Hal ini menjadi penyebab beberapa masalah, termasuk susu yang rentan terhadap tumbuhnya mikroba sehingga terjadi isu keracunan makanan di program MBG.
Distribusi susu di Indonesia dalam mendukung program Makan Bergizi Gratis (MBG), yang sebelumnya dikenal sebagai program makan siang gratis dan susu gratis, menghadapi berbagai tantangan signifikan, terutama terkait sifat susu sebagai produk yang mudah rusak pada kondisi geografis Indonesia yang tropis ini.
Kendala yang kerap dihadapi adalah masa simpan (shelf life) susu yang rentan terutama susu pasteurisasi sehingga membutuhkan rantai pasok pendingin (cold chain) yang ketat. Ditambah pula dengan infrastruktur yang buruk, listrik tidak stabil, sehingga menyebabkan biaya logistik tinggi, dan jauhnya lokasi sentra produksi ke sekolah..
Menurut Dewan Pakar BGN Prof. Epi Taufik dalam diskusi panel tentang Tantangan Distribusi Susu di Indonesia dalam Mendukung Susu Sekolah Program MBG di Kampus IPB University Bogor (27/11), kemasan aseptik sangat bisa menjadi solusi untuk penyediaan program susu sekolah pada program MBG. Bahkan menurutnya ini opsi paling realistis untuk skala nasional.
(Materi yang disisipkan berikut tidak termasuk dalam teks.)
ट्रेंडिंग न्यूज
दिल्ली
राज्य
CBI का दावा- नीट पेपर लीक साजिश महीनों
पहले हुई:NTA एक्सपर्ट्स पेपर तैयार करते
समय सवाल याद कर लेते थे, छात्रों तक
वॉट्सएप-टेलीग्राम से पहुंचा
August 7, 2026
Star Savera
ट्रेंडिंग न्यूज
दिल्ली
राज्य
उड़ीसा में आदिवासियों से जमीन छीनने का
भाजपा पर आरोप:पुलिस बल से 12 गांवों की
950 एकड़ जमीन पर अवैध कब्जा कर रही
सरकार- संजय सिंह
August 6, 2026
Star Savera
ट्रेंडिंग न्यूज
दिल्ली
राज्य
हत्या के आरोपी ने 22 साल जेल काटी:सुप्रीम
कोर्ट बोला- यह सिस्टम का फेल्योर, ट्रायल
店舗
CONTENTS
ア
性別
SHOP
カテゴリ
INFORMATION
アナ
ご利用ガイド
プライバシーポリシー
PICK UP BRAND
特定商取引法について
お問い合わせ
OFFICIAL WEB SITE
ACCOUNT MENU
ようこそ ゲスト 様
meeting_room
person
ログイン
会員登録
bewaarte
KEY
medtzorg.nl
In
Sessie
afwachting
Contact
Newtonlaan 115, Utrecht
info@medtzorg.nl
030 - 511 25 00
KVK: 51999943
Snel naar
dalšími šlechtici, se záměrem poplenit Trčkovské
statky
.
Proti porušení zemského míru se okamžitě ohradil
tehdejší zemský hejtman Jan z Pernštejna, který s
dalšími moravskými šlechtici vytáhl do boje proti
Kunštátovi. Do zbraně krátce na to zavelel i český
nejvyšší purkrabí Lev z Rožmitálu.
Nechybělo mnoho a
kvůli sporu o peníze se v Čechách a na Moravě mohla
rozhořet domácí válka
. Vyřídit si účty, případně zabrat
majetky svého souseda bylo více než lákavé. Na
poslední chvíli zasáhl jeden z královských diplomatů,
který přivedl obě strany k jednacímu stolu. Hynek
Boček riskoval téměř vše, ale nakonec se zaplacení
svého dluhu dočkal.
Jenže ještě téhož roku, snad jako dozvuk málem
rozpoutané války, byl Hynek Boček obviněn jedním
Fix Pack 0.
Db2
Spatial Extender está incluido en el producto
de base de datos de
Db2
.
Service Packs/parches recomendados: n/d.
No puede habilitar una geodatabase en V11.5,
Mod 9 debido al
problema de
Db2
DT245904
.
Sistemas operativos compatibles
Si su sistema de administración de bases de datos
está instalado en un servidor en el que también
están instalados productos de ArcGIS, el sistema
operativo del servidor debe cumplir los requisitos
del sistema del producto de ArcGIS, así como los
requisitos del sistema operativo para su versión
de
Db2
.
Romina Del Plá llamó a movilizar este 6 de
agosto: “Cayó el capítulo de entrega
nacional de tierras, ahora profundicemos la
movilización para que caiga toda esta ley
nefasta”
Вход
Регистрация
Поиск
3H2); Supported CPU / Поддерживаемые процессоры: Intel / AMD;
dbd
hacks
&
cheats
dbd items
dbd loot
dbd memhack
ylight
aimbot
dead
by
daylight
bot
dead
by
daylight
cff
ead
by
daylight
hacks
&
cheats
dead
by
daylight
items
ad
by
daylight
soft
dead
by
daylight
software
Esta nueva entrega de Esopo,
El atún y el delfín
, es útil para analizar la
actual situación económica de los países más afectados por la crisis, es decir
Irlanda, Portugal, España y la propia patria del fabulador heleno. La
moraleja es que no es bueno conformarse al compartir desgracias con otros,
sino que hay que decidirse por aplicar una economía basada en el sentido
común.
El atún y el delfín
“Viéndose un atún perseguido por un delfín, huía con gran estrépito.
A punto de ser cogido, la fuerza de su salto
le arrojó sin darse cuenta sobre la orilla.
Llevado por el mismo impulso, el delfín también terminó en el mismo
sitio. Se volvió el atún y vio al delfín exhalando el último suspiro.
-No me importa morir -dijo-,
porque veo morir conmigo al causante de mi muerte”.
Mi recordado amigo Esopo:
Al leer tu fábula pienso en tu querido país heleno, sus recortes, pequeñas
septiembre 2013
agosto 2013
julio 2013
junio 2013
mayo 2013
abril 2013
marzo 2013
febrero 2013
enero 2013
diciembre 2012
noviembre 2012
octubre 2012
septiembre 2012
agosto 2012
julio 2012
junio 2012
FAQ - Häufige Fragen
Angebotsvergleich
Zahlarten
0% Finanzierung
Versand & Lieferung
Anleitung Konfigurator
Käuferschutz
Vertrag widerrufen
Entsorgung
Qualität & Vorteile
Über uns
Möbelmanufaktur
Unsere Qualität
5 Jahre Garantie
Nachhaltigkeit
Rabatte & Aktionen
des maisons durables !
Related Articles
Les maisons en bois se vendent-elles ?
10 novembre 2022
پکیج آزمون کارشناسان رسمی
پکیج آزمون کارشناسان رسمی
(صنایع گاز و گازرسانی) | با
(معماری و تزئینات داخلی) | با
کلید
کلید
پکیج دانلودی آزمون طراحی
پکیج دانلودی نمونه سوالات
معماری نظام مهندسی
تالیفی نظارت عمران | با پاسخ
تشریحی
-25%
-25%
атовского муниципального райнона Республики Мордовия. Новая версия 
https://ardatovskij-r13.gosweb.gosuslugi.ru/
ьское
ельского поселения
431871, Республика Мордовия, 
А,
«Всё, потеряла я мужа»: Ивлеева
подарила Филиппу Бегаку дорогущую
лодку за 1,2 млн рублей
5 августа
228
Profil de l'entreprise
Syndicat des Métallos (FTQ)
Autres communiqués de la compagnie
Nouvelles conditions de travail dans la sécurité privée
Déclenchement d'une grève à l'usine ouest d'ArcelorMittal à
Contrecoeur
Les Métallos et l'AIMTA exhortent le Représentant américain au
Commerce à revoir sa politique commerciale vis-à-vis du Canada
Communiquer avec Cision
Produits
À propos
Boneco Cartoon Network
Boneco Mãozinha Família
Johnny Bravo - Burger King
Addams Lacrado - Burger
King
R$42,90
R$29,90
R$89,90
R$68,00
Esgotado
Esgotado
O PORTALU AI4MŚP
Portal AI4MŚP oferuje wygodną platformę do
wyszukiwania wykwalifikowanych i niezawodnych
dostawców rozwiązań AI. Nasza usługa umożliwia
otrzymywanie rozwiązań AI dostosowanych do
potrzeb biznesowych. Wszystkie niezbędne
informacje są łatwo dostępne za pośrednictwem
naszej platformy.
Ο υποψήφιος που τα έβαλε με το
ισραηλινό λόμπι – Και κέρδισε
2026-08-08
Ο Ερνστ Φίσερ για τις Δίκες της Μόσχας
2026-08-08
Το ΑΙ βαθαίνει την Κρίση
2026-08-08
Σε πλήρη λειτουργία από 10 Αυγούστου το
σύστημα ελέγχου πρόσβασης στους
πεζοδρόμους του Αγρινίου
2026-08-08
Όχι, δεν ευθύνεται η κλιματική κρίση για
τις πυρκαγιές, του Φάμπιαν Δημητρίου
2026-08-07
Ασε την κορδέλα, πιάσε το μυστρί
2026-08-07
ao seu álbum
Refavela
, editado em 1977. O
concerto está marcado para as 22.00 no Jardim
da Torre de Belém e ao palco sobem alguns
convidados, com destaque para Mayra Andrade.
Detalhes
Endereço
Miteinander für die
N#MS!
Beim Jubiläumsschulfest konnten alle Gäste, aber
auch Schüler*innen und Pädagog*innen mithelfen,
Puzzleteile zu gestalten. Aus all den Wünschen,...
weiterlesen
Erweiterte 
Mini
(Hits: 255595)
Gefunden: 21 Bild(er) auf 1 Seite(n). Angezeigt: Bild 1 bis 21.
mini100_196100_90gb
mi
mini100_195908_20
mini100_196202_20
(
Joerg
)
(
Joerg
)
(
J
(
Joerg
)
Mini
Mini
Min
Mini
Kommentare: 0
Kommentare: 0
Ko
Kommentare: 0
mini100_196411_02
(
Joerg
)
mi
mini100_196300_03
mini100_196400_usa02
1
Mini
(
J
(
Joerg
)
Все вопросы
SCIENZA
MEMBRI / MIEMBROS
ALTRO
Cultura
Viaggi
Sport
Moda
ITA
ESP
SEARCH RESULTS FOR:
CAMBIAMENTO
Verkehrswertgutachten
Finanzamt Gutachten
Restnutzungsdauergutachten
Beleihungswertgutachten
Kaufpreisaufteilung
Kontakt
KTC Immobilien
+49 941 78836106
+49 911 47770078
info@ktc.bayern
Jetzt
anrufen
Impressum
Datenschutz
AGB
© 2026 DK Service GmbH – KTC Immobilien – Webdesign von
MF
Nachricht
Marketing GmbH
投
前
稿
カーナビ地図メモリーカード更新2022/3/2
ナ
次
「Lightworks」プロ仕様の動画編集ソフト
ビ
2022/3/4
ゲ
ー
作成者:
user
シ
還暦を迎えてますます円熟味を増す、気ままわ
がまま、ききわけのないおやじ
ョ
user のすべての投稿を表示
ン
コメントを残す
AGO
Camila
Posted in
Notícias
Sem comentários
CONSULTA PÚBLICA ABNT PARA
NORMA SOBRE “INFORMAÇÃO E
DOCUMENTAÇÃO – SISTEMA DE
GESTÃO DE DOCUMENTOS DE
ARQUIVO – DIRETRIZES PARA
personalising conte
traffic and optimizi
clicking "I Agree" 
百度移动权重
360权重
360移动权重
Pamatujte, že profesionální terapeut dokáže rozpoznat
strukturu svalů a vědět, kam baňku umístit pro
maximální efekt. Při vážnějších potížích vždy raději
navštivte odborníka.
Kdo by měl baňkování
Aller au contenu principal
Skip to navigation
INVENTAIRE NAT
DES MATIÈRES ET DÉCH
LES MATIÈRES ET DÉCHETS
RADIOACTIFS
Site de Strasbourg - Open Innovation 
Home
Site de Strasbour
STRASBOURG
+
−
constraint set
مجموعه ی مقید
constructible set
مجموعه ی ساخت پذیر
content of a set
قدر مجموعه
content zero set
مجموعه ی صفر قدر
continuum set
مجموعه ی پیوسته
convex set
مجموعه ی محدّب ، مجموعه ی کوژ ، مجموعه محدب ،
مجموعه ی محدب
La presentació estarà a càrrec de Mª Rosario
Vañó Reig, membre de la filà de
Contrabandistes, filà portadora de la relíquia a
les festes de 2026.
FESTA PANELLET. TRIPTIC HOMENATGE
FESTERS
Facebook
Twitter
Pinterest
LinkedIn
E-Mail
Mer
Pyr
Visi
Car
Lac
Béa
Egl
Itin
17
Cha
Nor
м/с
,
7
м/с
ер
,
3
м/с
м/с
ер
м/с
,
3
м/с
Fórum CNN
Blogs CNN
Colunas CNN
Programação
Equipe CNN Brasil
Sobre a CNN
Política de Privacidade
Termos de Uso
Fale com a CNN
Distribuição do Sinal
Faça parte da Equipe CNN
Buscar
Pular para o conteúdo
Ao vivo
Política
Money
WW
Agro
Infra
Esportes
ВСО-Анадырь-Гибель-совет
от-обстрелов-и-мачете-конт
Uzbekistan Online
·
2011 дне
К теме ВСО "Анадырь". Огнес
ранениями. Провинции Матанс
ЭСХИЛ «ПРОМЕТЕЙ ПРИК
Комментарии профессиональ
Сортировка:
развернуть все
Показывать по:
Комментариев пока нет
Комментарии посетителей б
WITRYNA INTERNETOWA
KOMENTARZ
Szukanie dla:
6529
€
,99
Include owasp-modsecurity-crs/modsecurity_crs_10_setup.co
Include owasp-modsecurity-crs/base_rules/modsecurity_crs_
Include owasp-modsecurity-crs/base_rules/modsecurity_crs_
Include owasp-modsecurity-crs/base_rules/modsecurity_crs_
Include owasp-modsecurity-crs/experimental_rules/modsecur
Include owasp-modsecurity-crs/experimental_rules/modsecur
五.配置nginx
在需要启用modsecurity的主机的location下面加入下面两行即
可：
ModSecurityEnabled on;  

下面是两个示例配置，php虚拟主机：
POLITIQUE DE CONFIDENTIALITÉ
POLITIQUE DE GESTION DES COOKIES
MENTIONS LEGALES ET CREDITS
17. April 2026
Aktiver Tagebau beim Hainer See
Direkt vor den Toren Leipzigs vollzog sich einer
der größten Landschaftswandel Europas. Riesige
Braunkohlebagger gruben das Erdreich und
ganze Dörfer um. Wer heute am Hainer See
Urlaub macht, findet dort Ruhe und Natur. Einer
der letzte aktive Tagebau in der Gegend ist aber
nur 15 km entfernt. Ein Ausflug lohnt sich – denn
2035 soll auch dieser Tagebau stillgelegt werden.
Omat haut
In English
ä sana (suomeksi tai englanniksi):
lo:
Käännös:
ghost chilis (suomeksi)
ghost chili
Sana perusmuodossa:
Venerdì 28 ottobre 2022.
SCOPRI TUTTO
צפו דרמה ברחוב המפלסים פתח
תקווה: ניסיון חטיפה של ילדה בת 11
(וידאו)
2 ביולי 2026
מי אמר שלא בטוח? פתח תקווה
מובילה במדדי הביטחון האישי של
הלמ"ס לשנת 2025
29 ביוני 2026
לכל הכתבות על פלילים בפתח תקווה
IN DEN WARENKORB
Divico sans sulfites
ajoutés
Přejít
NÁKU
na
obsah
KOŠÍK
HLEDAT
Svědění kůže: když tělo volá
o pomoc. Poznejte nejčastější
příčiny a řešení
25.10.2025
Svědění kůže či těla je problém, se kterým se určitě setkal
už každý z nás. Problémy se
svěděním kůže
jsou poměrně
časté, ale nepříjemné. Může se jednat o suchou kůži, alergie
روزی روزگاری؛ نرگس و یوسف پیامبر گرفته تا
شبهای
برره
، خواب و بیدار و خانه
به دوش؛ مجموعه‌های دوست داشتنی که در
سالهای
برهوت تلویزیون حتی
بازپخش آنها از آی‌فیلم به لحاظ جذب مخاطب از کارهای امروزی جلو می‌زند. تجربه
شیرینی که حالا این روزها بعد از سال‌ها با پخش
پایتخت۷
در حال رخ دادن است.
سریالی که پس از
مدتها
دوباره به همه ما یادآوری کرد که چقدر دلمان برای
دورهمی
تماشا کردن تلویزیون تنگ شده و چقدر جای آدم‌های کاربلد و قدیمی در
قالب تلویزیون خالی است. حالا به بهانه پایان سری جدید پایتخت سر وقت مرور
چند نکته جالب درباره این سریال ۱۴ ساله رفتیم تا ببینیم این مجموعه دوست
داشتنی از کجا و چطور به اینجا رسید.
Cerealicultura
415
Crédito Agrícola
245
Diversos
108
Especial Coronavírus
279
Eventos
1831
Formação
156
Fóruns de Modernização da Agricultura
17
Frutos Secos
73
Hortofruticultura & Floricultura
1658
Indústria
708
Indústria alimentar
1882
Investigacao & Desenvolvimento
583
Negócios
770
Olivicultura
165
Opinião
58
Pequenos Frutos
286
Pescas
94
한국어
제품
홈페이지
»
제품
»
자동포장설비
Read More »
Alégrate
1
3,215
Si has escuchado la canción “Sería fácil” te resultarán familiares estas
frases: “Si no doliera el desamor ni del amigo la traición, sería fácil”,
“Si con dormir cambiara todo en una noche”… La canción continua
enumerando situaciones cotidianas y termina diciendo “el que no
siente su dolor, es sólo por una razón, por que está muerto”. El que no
Karena, distribusi ke ribuan sekolah tanpa kulkas, pembiayaan logistik lebih rendah, risiko keamanan pangan rendah, volume besar mudah dikelola. Susu yang dikemas secara aseptik
memiliki masa simpan yang sangat panjang, biasanya antara 6 hingga 12 bulan, selama kemasan tidak dibuka atau rusak.
“Jadi apakah kemasan aseptik dapat mengatasi tantangan distribusi susu di Indonesia?
Jawabannya Ya. Ini adalah salah satu teknologi paling strategis untuk konteks Indonesiasebagai negara kepulauan yang besar. Karena dapat mengatasi (menurunkan) ketergantungan akan cold chain. Susu kemasan aseptik stabil di berbagai suhu ruang sehingga menjadi ideal untuk negara kepulauan seperti Indonesia. Kemudian higenis dan aman, mudah didistribusikan, dan umur simpan panjang. Memungkinkan pemerataan akses gizi ke wilayah 3T. Cocok untuk program pemerintah yang memerlukan suplai susu dalam jumlah besar,” ujar Prof. Epi Taufik.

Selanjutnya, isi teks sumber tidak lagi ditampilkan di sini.